Reputation:
Trying to convert data (string format from a csv file) to boolean (in a dataframe), I have 'lost' information on their original value, so now all the values are boolean False
.
The columns that I am trying to change into boolean are the following:
df['Col1'] =df['Col1'].astype('bool')
df['Col2'] =df['Col2'].astype('bool')
I have also tried with
df.Col1 = np.where(df.Col1.eq('true'), True, False)
df. Col2 = np.where(df.Col2.eq('true') | df.Col2.eq('tbc'), True, False)
The unique values for each column, Col1 and Col2 are:
Col1: array([true, false, nan], dtype=object)
Col2: array(['true', 'false', 'tbc', nan], dtype=object)
My original dataset has the following values.
Col1 Col2
true true
true true
false false
nan false
false true
true tbc
Though they were converted into boolean, all the values are False:
Col1 Col2
False False
False False
False False
False False
False False
False False
I would like to treat TBC as True. Why am I getting only False values? Any idea on how I could fix it?

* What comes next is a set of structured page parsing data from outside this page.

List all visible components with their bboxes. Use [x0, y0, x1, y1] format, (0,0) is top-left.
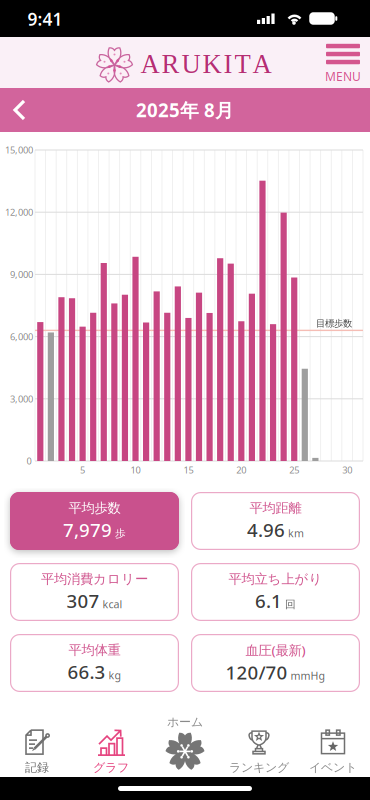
staticText: 25	[289, 464, 299, 476]
staticText: mmHg	[290, 669, 326, 683]
staticText: 6.1	[255, 588, 282, 613]
staticText: 9,000	[10, 268, 33, 281]
staticText: 30	[342, 464, 352, 476]
button[interactable]: MENU	[325, 44, 361, 84]
button[interactable]: ホーム	[148, 704, 222, 773]
staticText: 20	[236, 464, 246, 476]
button[interactable]: 平均距離	[191, 492, 360, 550]
staticText: 6,000	[10, 330, 33, 343]
staticText: 平均体重	[68, 642, 120, 658]
staticText: 9:41	[28, 8, 62, 30]
staticText: イベント	[309, 760, 357, 775]
staticText: km	[288, 526, 304, 540]
staticText: ランキング	[229, 760, 289, 775]
staticText: 平均立ち上がり	[228, 571, 322, 587]
staticText: 記録	[25, 760, 49, 775]
staticText: 307	[66, 588, 100, 613]
button[interactable]	[8, 97, 34, 123]
staticText: A R U K I T A	[140, 49, 272, 79]
staticText: 平均消費カロリー	[41, 571, 148, 587]
staticText: kcal	[102, 597, 122, 611]
button[interactable]: 平均消費カロリー	[10, 563, 179, 621]
staticText: 5	[80, 464, 85, 476]
button[interactable]: 記録	[0, 702, 74, 775]
staticText: グラフ	[93, 760, 129, 775]
staticText: 66.3	[68, 659, 106, 684]
button[interactable]: イベント	[296, 702, 370, 775]
staticText: 0	[26, 455, 32, 467]
button[interactable]: ランキング	[222, 702, 296, 775]
staticText: 15	[183, 464, 193, 476]
staticText: 歩	[115, 527, 126, 540]
staticText: 目標歩数	[316, 318, 352, 329]
staticText: 120/70	[226, 660, 288, 685]
staticText: 2025年 8月	[136, 98, 234, 122]
button[interactable]: 血圧(最新)	[191, 634, 360, 692]
staticText: 3,000	[10, 393, 33, 405]
staticText: 10	[130, 464, 140, 476]
staticText: 15,000	[5, 144, 33, 156]
staticText: 12,000	[5, 206, 33, 218]
button[interactable]: 平均立ち上がり	[191, 563, 360, 621]
staticText: 血圧(最新)	[246, 641, 306, 659]
staticText: 平均距離	[250, 500, 302, 516]
staticText: 平均歩数	[68, 500, 120, 516]
button[interactable]: 平均体重	[10, 634, 179, 692]
staticText: 7,979	[63, 517, 112, 542]
staticText: ホーム	[167, 715, 203, 729]
staticText: MENU	[325, 68, 361, 84]
staticText: 回	[285, 598, 296, 611]
button[interactable]: グラフ	[74, 702, 148, 775]
button[interactable]: 平均歩数	[10, 492, 179, 550]
staticText: 4.96	[247, 517, 285, 542]
staticText: kg	[108, 668, 122, 682]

Sample of original dataset and code:
Date Checked Verified
2018-05-23 FALSE TRUE
2018-05-24 TRUE TBC
2018-05-26 FALSE TBC
2018-05-31 nan nan
2019-12-01 TRUE TRUE
2019-12-05 TRUE TBC
2019-12-15 TRUE FALSE
2019-12-23 FALSE nan
Code
df=pd.read_csv(path, sep=';', engine='python')
df= df.apply(lambda x: x.astype(str).str.lower())
df['Checked'] = np.where(df['Checked'].eq('true'), True, False)
df['Verified'] = np.where(df['Verified'].eq('true') | df['Verified'].eq('tbc'), True, False)
Then I test how many rows have value Checked = True:
len(df[df['Checked']=='true'])
output: 153
Convert to boolean Checked:
df['Checked'] = np.where(df['Checked'].eq('true'), True, False)
len(df[df['Checked']==True])
output: 153
Convert Verified
to boolean:
df['Verified'] = np.where(df['Verified'].eq('true') | df['Verified'].eq('tbc'), True, False)
len(df[df['Verified']==True])
output: 0
(expected 60
)
Upvotes: 1
Views: 422
Reputation: 831
For me, this works perfectly. Since you haven't given the exact csv format, I assumed it would be like this:
Date;Checked;Verified
2018-05-23;FALSE;TRUE
2018-05-24;TRUE;TBC
2018-05-26;FALSE;TBC
2018-05-31;nan;nan
2019-12-01;TRUE;TRUE
2019-12-05;TRUE;TBC
2019-12-15;TRUE;FALSE
2019-12-23;FALSE;nan
Then I called the code, like you did:
df=pd.read_csv(path, sep=';', engine='python')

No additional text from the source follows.